Rzhanov Institute of Semiconductor Physics
Siberian Branch of Russian Academy of Sciences

The basic trend of the A.V. Rzhanov Institute of Semiconductor Physics, SB RAS is carrying out scientific investigations and applied developments in topical problems of condensed matters physics, including semiconductor and insulator physics, physics of low-dimensional systems, prior scientific directions, element base of microelectronics, opto-, nanoelectronics, quantum computers, topical problems of optics and laser physics.

The contemporary scientific-technical progress is considerably determined by the development of electronics whose base is the advancement of fundamental sciences - first solid and semiconductor physics. The latest achievements in these fields are connected with physics of low-dimensional structures and developments in nanostructures fabrication with a principally new functional potential for nano- and optoelectronics, communication means, new information technologies, measurement devices, etc.

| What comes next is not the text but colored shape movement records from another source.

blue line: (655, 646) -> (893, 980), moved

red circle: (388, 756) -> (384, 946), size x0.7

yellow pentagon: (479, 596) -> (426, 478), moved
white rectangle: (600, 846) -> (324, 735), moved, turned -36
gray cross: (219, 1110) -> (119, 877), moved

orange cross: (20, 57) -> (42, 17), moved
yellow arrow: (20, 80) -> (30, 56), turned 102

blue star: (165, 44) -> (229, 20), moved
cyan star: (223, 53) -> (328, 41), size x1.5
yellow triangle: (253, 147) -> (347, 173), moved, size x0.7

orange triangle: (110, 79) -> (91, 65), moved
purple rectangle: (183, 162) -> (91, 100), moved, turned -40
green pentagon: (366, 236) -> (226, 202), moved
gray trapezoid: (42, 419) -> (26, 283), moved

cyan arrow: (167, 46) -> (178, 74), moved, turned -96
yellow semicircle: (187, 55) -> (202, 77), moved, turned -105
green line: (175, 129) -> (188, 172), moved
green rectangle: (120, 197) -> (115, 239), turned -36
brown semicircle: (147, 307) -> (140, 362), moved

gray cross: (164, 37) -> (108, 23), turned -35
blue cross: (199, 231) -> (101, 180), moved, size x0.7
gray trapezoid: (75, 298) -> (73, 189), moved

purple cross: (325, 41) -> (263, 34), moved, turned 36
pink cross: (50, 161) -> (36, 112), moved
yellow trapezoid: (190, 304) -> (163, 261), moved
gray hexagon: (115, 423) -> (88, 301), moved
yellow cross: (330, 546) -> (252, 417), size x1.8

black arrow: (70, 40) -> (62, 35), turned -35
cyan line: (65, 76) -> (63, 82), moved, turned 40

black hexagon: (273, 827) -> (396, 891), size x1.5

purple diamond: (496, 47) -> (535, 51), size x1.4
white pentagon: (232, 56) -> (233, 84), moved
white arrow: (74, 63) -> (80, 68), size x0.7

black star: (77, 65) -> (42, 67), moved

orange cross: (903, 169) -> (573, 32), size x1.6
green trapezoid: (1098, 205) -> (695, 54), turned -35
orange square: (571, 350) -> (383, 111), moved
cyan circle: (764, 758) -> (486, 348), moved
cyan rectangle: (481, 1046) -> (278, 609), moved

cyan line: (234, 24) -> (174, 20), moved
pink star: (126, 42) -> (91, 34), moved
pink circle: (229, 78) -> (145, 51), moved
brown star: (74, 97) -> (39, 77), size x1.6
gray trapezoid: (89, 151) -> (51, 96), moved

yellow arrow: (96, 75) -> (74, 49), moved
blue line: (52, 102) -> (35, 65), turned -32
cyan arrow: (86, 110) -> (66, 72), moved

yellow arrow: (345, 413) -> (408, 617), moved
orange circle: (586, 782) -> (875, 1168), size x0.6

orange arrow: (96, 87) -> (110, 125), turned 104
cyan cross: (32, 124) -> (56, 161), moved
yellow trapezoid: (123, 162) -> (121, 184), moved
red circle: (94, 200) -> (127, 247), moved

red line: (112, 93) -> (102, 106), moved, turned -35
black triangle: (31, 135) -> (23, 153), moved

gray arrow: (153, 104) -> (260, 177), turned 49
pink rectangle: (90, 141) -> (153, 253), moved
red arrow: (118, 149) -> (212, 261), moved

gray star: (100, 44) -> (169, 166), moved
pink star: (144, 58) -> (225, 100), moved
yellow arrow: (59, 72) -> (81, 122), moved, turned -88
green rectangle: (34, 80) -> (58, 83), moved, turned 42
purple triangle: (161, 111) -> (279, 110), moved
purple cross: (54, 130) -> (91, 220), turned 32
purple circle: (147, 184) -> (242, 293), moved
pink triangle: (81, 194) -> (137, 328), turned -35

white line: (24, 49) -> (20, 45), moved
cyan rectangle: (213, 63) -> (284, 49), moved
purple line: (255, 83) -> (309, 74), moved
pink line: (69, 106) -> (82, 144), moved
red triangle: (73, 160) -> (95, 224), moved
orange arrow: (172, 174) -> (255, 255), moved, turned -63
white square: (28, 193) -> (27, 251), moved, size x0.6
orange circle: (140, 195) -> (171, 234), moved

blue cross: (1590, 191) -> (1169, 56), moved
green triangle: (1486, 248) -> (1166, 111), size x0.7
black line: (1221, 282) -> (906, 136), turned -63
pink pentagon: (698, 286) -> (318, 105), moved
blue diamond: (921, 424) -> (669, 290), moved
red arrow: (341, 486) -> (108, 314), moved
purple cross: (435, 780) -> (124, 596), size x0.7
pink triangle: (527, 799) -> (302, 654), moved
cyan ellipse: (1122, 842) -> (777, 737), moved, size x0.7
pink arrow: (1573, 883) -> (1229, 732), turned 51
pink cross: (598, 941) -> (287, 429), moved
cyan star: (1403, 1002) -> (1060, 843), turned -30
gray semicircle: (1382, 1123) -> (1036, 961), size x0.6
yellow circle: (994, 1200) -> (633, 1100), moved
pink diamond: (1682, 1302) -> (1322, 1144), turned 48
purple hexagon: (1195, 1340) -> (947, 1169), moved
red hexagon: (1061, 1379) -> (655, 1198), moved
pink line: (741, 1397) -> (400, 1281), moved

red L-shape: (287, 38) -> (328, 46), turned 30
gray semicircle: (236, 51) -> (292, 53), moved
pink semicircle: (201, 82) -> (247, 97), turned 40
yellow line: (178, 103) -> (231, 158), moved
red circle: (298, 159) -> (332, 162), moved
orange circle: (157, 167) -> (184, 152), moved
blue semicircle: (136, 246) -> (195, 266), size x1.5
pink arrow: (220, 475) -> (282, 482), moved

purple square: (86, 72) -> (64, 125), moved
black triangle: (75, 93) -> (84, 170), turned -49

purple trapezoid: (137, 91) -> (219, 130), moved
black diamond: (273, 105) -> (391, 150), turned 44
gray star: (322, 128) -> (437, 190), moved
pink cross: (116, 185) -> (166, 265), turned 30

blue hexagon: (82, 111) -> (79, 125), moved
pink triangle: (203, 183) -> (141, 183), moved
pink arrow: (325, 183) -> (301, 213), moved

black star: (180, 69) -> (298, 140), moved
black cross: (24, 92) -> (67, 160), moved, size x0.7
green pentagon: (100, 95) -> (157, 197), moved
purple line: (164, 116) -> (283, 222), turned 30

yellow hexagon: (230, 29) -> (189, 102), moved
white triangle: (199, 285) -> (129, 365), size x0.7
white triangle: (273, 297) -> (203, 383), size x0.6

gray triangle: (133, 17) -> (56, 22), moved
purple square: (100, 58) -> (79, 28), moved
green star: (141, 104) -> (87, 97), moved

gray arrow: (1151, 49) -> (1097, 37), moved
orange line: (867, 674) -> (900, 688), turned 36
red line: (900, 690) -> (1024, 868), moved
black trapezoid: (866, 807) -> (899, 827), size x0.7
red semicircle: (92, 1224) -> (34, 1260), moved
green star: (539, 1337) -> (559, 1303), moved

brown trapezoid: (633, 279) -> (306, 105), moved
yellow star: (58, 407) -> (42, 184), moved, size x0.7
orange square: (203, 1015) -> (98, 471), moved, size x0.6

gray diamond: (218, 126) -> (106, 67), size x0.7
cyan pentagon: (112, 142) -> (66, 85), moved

The most outstanding achievements in this field were encouraged with Noble prizes in physics: 1985 - discovery of Hall quantum effect; 1986 - methods of electron and tunnel atomic resolution microscopy; 1998 - Hall fractional quantum effect; 2000 - development of semiconductor heterostructures and intergral microcircuits.

Further development of technology opened new possibilities for construction using zone and wave function engineering and further fabrication of nanostructures assisted with modern hi-techs (superlattices, quantum wells, dots and threads, quantum contacts, atomic clusters, etc.) with the electron spectrum and properties necessary for studying new physical phenomena or for the corresponding applications. Fabrication of nanostructures is based on brand-new technological achievements in the field of construction - at the atomic level of solid surface and multilayer structures with a set electron spectrum and necessary electrical, optical, magnetic and other properties. The required zone structure of such artificial nanomaterials is provided with a choice of substances from which separate structure's layers are fabricated (zone engineering), transversal layer sizes (dimensional quantization), a change in the degree of interlayer connection (wave function engineering). Alongside with quantum-dimensional planar structures (2D electron gas in quantum wells, superlattices), one- and zero-D quantum objects are being intensively investigated (quantum threads and dots), and the focus on them is connected with hopes for the discovery of new physical phenomena and, as a consequence, for new possibilities of effective control of electron and light flows in such structures. The element base, the ground of which lies in the use of various low-dimensional structures, is most perspective for new generation electron devices, when quantum-mechanical origin of quasi-particles begins to manifest itsef in the transfer to nanometer systems in a solid body. As a result, a principally new situation upstairs, e.g. when quantum effects (dimensional quantization, confinement, tunneling, interference of electron states, etc.) play the key role in physical processes of such objects and in the function of devices on their base.

According to many prognoses, it is the development of nanotechnologies that will outline the image of the XXI century, - just like the discovery of atomic energy, invention of transistor and laser determined the image of the XX century. Nanotechnologies are to resolve the following tasks of modern semiconductor electronics: increase of computing systems production output and, for the prospect, development of quantum computer, increase of connection channels transmission capacity, increase of information memory volume and quality of information reflection systems with a simultaneous decrease of energy consumption; widening the potential of sensor and energy-saving devices; increase in the share of using electron and optoelectron components in biological, medical, chemical, machinery and other technologies.